Business in Brief: April 5

Eilat Port privatization under way; Tel Aviv to get 65-story skyscrapers; Average public CEO salary: NIS 236,000; Boston Scientific to buy Israeli startup.

Eilat Port privatization under way • By AMIRAM BARKAT
The Government Companies Authority on Monday began the prequalification stage of bidders in the tender for the sale of the government’s stake in Eilat Port Company Ltd. This is the first stage in the privatization of Israel’s seaports. The government plans to sell its entire stake in the Eilat Port Company to a private franchisee for about NIS 100 million. The franchisee will receive a license from the transportation minister to operate the Eilat Port for 15 years, with an option to extend for 10 years, subject to meeting container-traffic volume quotas at the port during the first three years of the operating period.
Finance Minister Yuval Steinitz said this was an important step toward implementing the 2005 ports reform. Government Companies Authority director Doron Cohen said the privatization of the Eilat Port Company would help realize its cargo and tourism potential. Since the beginning of the year, he said, 10,000 passengers have passed through the port’s passenger terminal, which was opened last year.
Tel Aviv to get 65-story skyscrapers • By AVI SHAULY
Electra Ltd., controlled by George Salkind, and Pangaea Real Estate Ltd., controlled by Barak Rosen and Assaf Tuchmayer, are in talks to buy the Tnuva lot from Tnuva Food Industries Ltd. in Tel Aviv for NIS 565 million. They plan to build three 65-story skyscrapers at an investment of NIS 2 billion for the project on the site. The buildings will be Israel’s tallest buildings.

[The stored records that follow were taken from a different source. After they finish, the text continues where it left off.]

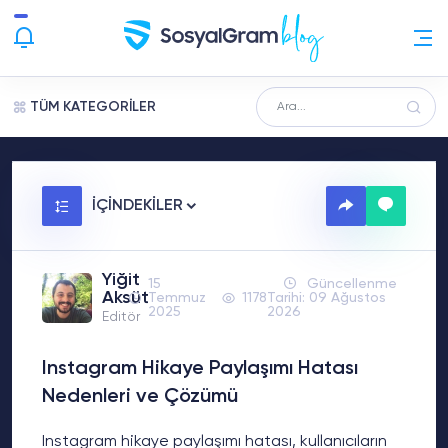
TÜM KATEGORİLER
İÇİNDEKİLER
Yiğit
15
Güncellenme
Aksüt
Temmuz
1178
Tarihi: 09 Ağustos
2025
2026
Editör
Instagram Hikaye Paylaşımı Hatası
Nedenleri ve Çözümü
Instagram hikaye paylaşımı hatası, kullanıcıların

The Tnuva lot has a net area of 13 dunams and a current building permit for 124,000 square meters plus 2,500 parking spaces. A shopping center, similar to the nearby Azrieli Center, will be built beneath the commercial and residential space. The lot was previously used by Tnuva as a dairy. Electra and Pangaea plan to buy the lot in equal shares. The parties have signed a no-shop agreement, which will be valid through May 1, for which Electra and Pangaea paid a NIS 1m. deposit.
Average public CEO salary: NIS 236,000 • By TALI TSIPORI
The average annual salary cost of a CEO of a public company is NIS 2.93 million, according to the financial reports of 446 companies, or 70 percent of Israel’s public companies. The average monthly salary cost is NIS 236,000, an annual increase of 10.1% more in real terms.
The average monthly salary cost rose by 7.4% in 2009.
The last time that CEOs’ salary cost had double-digit growth was in 2004. The average salary cost of a CEO of a public company has risen by 134% over the past 16 years.
In 1994, when public companies first disclosed salary figures, the average annual salary cost of a CEO was NIS 1.21 million, or NIS 101,000 per month.
The average annual salary cost of a CEO of a Tel Aviv 100 company is NIS 6.85m., based on the financial reports of 65 companies. The average monthly salary cost is NIS 571,000, an annual increase of 14.1% in real terms. The average salary cost has risen 103% in real terms over the past eight years. The average annual salary cost of a CEO of a Tel Aviv 25 company is NIS 11.97m., based on the financial reports of 15 companies. The average monthly salary cost is NIS 998,000, an annual increase of 29.6% in real terms.
Boston Scientific to buy Israeli startup • By GALI WEINREB and SHIRI HABIB-VALDHORN
The identity of the buyer of SI Therapies has been revealed: US medical-devices giant Boston Scientific, which in the past has acquired Israeli companies Remon Medical and Labcoat and has invested in many Israeli biomed companies and funds. Aran Research Development & Prototypes has published new details in its financials about the agreement it signed to sell the subsidiary (55 percent): Boston Scientific paid $5.13 million in cash, and the purchase price could reach $24.3m. if certain milestones are reached.